Wild Atlantic Way Begins in Westport
Today we got a good look at the Irish coast and did all kinds of different things. We left Killarney at 10 for a long drive over many highways and winding roads bordered by hedges up the Wild Atlantic Way, stopping at Ennis and then to the waterside town of Westport.
At the Idle Wall, we had a top-notch elegant lunch, while the proprietress told us about the seasonal and local sourcing that they are fanatic about. A parsnip soup with a sizzled sage leaf inside was creamy and delicious, and the other entrees were also artful and full of great tastes. Even the salt was special, their own pork salt served with the sea salt and butter from a farm 5 miles away.
Then we departed for the magnificent Westport House, a 15th-century manor house with a history that involves a woman who lived as a pirate and faked her sex, and a long dynasty of continuous ownership until this year when the big estate went up for sale.
Fingers crossed, three local partners who own the hotel in town are buying the place and preserving and restoring gardens along with creating another hotel property nearby. Then it was time to meet some birds of prey, and two elegantly-dressed bird handlers began bringing their avian friends out of their van. Two owls, then a hawk. The hawk took long swoops around the property before he circled up and around and attacked a piece of chicken dangling with its own parachute from a drone. Then we had a small archery competition, and none of us were very good at shooting.
Then we had a small archery competition, and none of us were very good at shooting, but it was fun to try and learn, and as the rain began to fall, we drove to get bicycles. Rain is no impediment to riding bicycles, and we donned our reflective vests and headed out on a bike trail. One side is painted green and the other red, to show where bikes and walkers should separate.

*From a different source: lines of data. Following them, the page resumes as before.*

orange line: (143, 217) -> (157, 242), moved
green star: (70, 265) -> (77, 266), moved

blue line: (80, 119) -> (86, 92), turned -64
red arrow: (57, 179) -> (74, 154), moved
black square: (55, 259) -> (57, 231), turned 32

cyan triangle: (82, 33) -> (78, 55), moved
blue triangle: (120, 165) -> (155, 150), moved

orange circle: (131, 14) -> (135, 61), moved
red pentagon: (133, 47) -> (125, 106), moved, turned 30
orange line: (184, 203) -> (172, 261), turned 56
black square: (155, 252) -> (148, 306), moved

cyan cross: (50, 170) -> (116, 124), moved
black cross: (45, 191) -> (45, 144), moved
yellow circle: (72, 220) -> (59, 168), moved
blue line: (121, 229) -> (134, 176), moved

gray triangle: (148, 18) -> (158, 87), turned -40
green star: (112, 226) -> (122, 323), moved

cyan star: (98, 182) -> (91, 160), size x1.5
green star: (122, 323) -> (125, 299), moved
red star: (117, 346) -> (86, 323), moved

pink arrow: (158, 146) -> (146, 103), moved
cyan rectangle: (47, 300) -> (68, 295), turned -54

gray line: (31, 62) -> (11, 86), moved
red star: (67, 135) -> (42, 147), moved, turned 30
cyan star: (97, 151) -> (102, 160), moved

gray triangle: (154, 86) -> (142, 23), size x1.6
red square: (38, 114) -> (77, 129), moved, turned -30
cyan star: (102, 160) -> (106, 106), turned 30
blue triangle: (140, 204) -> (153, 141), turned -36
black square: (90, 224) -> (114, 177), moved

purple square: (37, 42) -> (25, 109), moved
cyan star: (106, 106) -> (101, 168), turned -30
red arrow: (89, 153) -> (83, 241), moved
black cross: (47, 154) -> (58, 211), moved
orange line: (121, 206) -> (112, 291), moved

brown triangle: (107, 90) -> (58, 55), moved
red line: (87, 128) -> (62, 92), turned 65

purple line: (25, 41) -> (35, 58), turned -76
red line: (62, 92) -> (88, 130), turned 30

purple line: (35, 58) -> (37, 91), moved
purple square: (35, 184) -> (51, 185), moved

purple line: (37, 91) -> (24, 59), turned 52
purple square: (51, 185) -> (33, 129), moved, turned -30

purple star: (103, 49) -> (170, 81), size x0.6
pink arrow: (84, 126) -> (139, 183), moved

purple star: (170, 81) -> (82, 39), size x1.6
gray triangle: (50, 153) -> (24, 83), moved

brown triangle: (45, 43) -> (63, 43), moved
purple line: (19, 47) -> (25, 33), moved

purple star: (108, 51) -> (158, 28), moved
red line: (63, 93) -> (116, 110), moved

The bikes were hired on the late side, but our hosts had a scheme in mind. We had at three-stage dinner, starting at the Westport Coast Hotel, then to the Hotel Westport, and the Clew Bay Hotel, and finally with a pint at Cobbler’s at the Wyatt Hotel.
The rain and the dark had no effect–in fact, the street lights in town for some reason were all dark, making it even darker. But we laughed our way, all the way, to enjoy great local food, fine company and the unequaled hospitality of the Irish at every turn.